A Lower Cretaceous carbonate platform depositional system with a rimmed margin and an adjacent oversteepened slope was analysed in order to determine its depositional architecture and major depositional controls. The platform is made up of coral, rudist, orbitolinid and algal limestones and, in a 12‐km dip transect, there is a gradation from lagoon to platform margin, slope and basin environments, each characterized by distinctive sedimentological features and facies associations. The rimmed platform is an aggradational system developed during approximately 4·2 million years of fluctuating relative sea‐level rise, and it is bounded by unconformities at its base and top. Internal cyclicity in the construction of the system is evident, mainly in platform interior and slope settings.
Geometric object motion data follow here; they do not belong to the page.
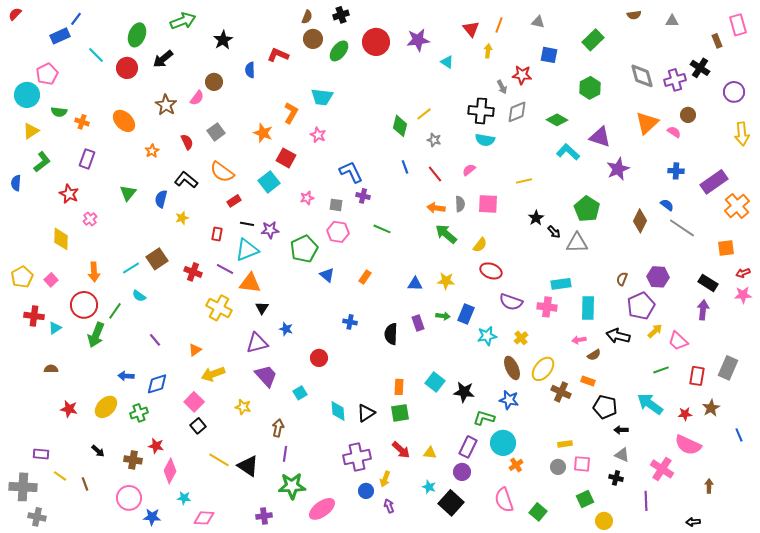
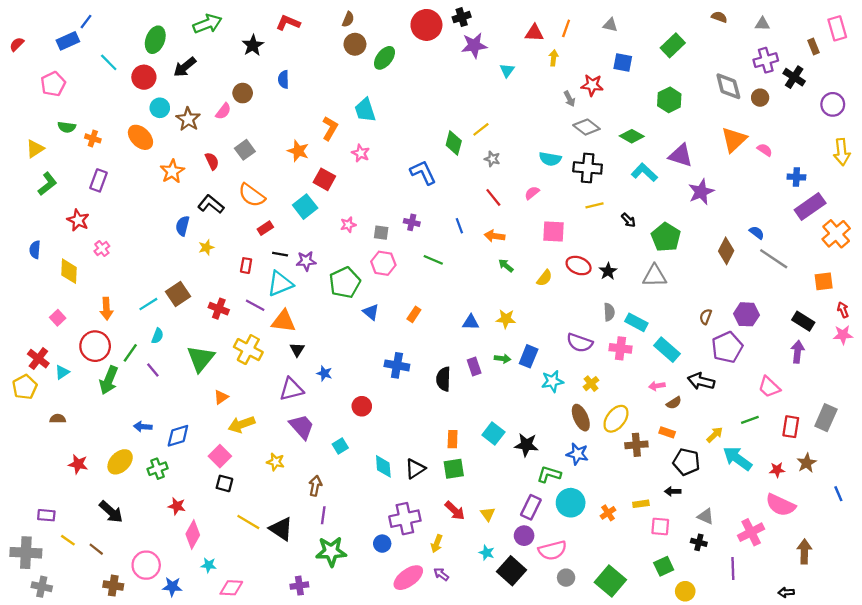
red semicircle: (15, 14) -> (17, 44), moved
black cross: (341, 15) -> (462, 17), moved
brown semicircle: (634, 15) -> (719, 17), turned -152
red triangle: (471, 29) -> (534, 33), turned -48
red circle: (376, 42) -> (426, 25), moved
red L-shape: (278, 55) -> (288, 23), moved
cyan triangle: (447, 62) -> (507, 70), turned 32
purple cross: (675, 80) -> (766, 60), moved
cyan circle: (27, 95) -> (160, 108), moved, size x0.7
cyan trapezoid: (322, 97) -> (365, 110), turned 65
black cross: (481, 111) -> (588, 168), moved
gray diamond: (517, 112) -> (586, 127), turned 60
brown circle: (688, 115) -> (760, 98), moved
orange star: (152, 151) -> (172, 171), size x1.5
blue line: (405, 167) -> (459, 226), moved
blue cross: (676, 171) -> (796, 177), moved
blue L-shape: (351, 172) -> (423, 172), moved
blue semicircle: (16, 183) -> (35, 250), moved
green triangle: (128, 193) -> (201, 359), moved, size x1.5
gray semicircle: (460, 204) -> (609, 312), moved
black star: (536, 218) -> (608, 271), moved
black arrow: (554, 232) -> (628, 220), moved
green arrow: (446, 234) -> (506, 266), size x0.6
red ellipse: (491, 271) -> (579, 266), moved
red arrow: (743, 273) -> (843, 310), turned 88
yellow pentagon: (22, 277) -> (25, 387), moved
cyan rectangle: (561, 284) -> (636, 322), turned 36
cyan semicircle: (139, 296) -> (158, 336), turned -104
cyan rectangle: (588, 308) -> (667, 350), turned -50
red cross: (34, 316) -> (38, 359), turned 30
blue cross: (350, 322) -> (397, 365), size x1.5
yellow arrow: (655, 331) -> (715, 435), moved
purple line: (155, 340) -> (153, 370), moved
brown cross: (561, 392) -> (636, 445), turned -30
black square: (198, 426) -> (224, 483), turned -35
black arrow: (621, 430) -> (673, 491), moved
black arrow: (98, 451) -> (111, 512), size x1.6
yellow triangle: (430, 453) -> (488, 514), turned 48
brown cross: (133, 460) -> (113, 586), moved
orange cross: (516, 465) -> (608, 513), moved
gray circle: (558, 467) -> (566, 578), moved
pink cross: (662, 469) -> (751, 532), turned 30
brown line: (85, 484) -> (96, 549), turned -32
brown arrow: (709, 486) -> (804, 552), size x1.5
blue circle: (366, 491) -> (382, 544), moved
pink semicircle: (504, 500) -> (552, 550), moved, turned -85
purple arrow: (389, 506) -> (441, 574), turned -32
pink ellipse: (322, 509) -> (408, 578), moved
green square: (538, 512) -> (610, 581), size x1.5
The seven recognized sequences average 0·6 million years in duration and are related to minor relative sea‐level changes. Carbonate deposition occurred in shallow‐ and deep‐water settings during periods of high relative sea level. Reduced rates of sea‐level rise led to the development of shallowing upward sequences and, eventually, to the exposure of the shallowest parts of the platform during relative sea‐level falls. During low relative sea level, erosion surfaces developed on the slope, and gravitational resedimentation occurred at the toe of slope. Basinwards, resedimented units pinch out over distances of a few hundred metres. Active faults controlled sedimentation at the platform margin, promoting the development of steep slopes (up to 35°) and preventing progradation of the shallow‐water platform, despite high sediment production rates. The development of sequences is interpreted to be related to tectonic activity.